*** Opening Input for this task ***

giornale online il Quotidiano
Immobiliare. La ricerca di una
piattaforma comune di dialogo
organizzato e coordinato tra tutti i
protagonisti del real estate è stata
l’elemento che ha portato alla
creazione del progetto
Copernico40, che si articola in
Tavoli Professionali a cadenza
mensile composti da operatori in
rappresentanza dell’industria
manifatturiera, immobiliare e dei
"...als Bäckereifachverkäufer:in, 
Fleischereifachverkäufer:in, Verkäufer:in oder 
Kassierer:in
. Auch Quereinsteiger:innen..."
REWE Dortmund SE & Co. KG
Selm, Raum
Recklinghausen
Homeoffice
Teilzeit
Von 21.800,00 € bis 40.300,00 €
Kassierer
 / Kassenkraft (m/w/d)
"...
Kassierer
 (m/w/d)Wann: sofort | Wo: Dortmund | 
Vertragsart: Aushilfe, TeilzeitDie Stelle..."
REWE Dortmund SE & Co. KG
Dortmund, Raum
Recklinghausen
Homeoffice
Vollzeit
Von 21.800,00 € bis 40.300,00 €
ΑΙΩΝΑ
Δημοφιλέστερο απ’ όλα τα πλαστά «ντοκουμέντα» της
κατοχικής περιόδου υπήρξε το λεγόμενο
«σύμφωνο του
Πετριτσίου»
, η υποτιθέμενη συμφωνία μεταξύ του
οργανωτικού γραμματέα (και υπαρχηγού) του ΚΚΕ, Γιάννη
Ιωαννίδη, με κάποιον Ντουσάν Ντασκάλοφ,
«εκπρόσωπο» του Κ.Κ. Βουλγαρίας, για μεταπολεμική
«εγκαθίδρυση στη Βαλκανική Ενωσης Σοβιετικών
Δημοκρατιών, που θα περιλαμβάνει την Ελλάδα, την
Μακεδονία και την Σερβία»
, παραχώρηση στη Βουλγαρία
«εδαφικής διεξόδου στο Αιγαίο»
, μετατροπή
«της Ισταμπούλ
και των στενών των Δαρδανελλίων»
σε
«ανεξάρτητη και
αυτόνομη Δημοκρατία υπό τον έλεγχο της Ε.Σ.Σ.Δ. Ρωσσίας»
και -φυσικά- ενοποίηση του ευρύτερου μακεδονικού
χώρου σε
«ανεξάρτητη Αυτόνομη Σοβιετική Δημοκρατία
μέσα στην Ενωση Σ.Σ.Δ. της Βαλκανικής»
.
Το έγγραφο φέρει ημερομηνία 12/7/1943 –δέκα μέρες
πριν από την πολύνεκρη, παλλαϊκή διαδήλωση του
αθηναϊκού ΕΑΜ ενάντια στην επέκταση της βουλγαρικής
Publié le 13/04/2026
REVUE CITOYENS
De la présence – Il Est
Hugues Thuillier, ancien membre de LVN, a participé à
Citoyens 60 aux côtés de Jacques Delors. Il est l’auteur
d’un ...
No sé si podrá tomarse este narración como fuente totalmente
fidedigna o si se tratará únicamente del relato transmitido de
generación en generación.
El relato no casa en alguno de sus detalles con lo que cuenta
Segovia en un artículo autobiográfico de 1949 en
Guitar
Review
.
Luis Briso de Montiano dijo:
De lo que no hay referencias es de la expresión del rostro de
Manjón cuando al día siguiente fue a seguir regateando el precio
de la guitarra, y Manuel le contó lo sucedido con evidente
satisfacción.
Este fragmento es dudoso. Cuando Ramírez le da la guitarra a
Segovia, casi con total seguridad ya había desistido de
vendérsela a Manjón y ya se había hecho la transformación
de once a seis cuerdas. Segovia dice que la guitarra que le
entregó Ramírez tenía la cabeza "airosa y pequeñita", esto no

*** Closing Input for this task ***

**Exercise aim:** The lines above starting at the one that contains "piattaforma comune di dialogo" and ending at the one that contains "Dortmund, Raum" must be transcribed exactly, and no other lines may appear.

**Answer box:**
piattaforma comune di dialogo
organizzato e coordinato tra tutti i
protagonisti del real estate è stata
l’elemento che ha portato alla
creazione del progetto
Copernico40, che si articola in
Tavoli Professionali a cadenza
mensile composti da operatori in
rappresentanza dell’industria
manifatturiera, immobiliare e dei
"...als Bäckereifachverkäufer:in, 
Fleischereifachverkäufer:in, Verkäufer:in oder 
Kassierer:in
. Auch Quereinsteiger:innen..."
REWE Dortmund SE & Co. KG
Selm, Raum
Recklinghausen
Homeoffice
Teilzeit
Von 21.800,00 € bis 40.300,00 €
Kassierer
 / Kassenkraft (m/w/d)
"...
Kassierer
 (m/w/d)Wann: sofort | Wo: Dortmund | 
Vertragsart: Aushilfe, TeilzeitDie Stelle..."
REWE Dortmund SE & Co. KG
Dortmund, Raum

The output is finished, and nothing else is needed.